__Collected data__

══════

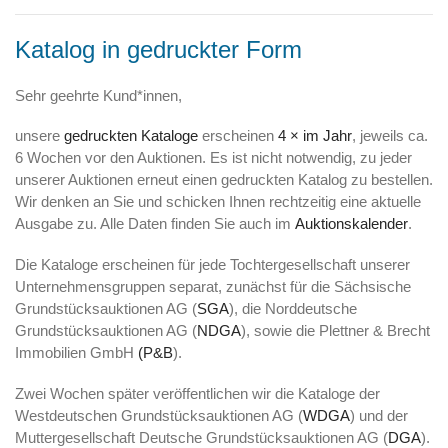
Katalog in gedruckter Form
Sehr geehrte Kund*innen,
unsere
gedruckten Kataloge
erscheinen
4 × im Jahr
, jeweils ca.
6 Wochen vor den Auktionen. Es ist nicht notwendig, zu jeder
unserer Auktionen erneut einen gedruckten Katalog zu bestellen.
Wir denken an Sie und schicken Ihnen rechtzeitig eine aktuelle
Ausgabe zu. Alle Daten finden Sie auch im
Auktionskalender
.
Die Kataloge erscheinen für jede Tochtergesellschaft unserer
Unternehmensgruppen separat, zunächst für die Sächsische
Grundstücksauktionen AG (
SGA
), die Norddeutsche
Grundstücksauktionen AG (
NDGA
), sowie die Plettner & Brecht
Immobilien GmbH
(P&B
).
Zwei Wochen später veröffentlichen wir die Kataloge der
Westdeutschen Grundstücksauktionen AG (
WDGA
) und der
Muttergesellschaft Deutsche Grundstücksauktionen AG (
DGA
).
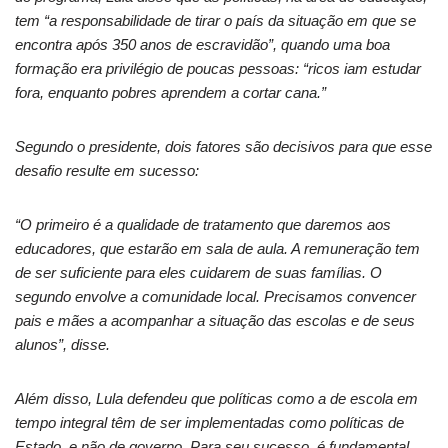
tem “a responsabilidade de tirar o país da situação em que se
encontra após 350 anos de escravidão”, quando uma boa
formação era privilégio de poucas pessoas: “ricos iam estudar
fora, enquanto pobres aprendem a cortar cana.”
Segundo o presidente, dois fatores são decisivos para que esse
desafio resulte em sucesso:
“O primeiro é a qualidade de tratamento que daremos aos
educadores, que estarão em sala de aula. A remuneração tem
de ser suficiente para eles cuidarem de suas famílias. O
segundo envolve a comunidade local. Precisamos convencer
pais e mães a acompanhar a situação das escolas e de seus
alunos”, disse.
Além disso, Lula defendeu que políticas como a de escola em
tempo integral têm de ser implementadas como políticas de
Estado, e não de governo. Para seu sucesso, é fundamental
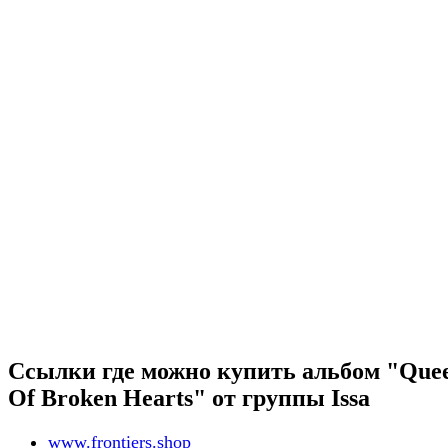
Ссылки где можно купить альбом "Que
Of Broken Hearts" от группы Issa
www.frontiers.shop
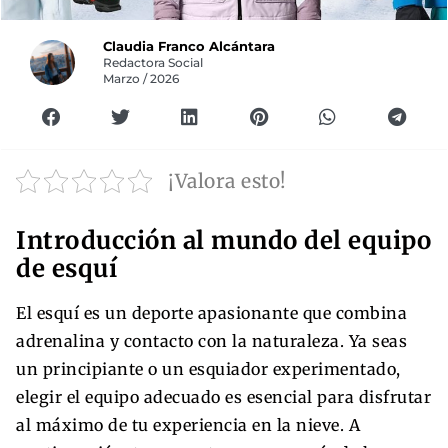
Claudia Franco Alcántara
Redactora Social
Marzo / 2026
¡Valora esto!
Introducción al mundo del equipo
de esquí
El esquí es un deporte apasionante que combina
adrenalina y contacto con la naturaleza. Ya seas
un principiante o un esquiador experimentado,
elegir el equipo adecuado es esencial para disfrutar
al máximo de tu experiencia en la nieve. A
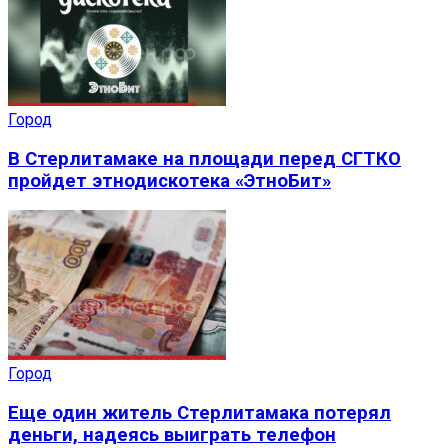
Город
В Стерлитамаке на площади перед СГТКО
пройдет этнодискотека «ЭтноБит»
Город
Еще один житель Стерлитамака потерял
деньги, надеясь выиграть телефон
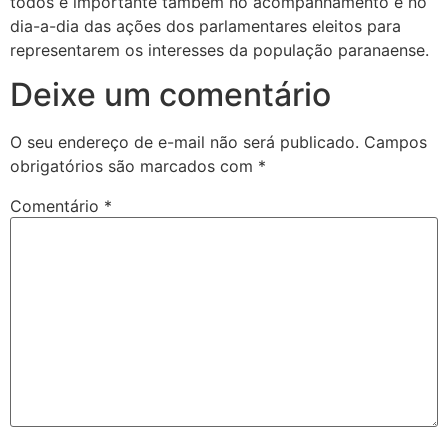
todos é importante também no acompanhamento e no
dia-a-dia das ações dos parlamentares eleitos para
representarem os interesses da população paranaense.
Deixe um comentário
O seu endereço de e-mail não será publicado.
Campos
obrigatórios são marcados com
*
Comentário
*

══════

Every entry above needs to be duplicated exactly, without its images.

Katalog in gedruckter Form
Sehr geehrte Kund*innen,
unsere
gedruckten Kataloge
erscheinen
4 × im Jahr
, jeweils ca.
6 Wochen vor den Auktionen. Es ist nicht notwendig, zu jeder
unserer Auktionen erneut einen gedruckten Katalog zu bestellen.
Wir denken an Sie und schicken Ihnen rechtzeitig eine aktuelle
Ausgabe zu. Alle Daten finden Sie auch im
Auktionskalender
.
Die Kataloge erscheinen für jede Tochtergesellschaft unserer
Unternehmensgruppen separat, zunächst für die Sächsische
Grundstücksauktionen AG (
SGA
), die Norddeutsche
Grundstücksauktionen AG (
NDGA
), sowie die Plettner & Brecht
Immobilien GmbH
(P&B
).
Zwei Wochen später veröffentlichen wir die Kataloge der
Westdeutschen Grundstücksauktionen AG (
WDGA
) und der
Muttergesellschaft Deutsche Grundstücksauktionen AG (
DGA
).
tem “a responsabilidade de tirar o país da situação em que se
encontra após 350 anos de escravidão”, quando uma boa
formação era privilégio de poucas pessoas: “ricos iam estudar
fora, enquanto pobres aprendem a cortar cana.”
Segundo o presidente, dois fatores são decisivos para que esse
desafio resulte em sucesso:
“O primeiro é a qualidade de tratamento que daremos aos
educadores, que estarão em sala de aula. A remuneração tem
de ser suficiente para eles cuidarem de suas famílias. O
segundo envolve a comunidade local. Precisamos convencer
pais e mães a acompanhar a situação das escolas e de seus
alunos”, disse.
Além disso, Lula defendeu que políticas como a de escola em
tempo integral têm de ser implementadas como políticas de
Estado, e não de governo. Para seu sucesso, é fundamental
Ссылки где можно купить альбом "Que
Of Broken Hearts" от группы Issa
www.frontiers.shop
Claudia Franco Alcántara
Redactora Social
Marzo / 2026
¡Valora esto!
Introducción al mundo del equipo
de esquí
El esquí es un deporte apasionante que combina
adrenalina y contacto con la naturaleza. Ya seas
un principiante o un esquiador experimentado,
elegir el equipo adecuado es esencial para disfrutar
al máximo de tu experiencia en la nieve. A
Город
В Стерлитамаке на площади перед СГТКО
пройдет этнодискотека «ЭтноБит»
Город
Еще один житель Стерлитамака потерял
деньги, надеясь выиграть телефон
todos é importante também no acompanhamento e no
dia-a-dia das ações dos parlamentares eleitos para
representarem os interesses da população paranaense.
Deixe um comentário
O seu endereço de e-mail não será publicado.
Campos
obrigatórios são marcados com
*
Comentário
*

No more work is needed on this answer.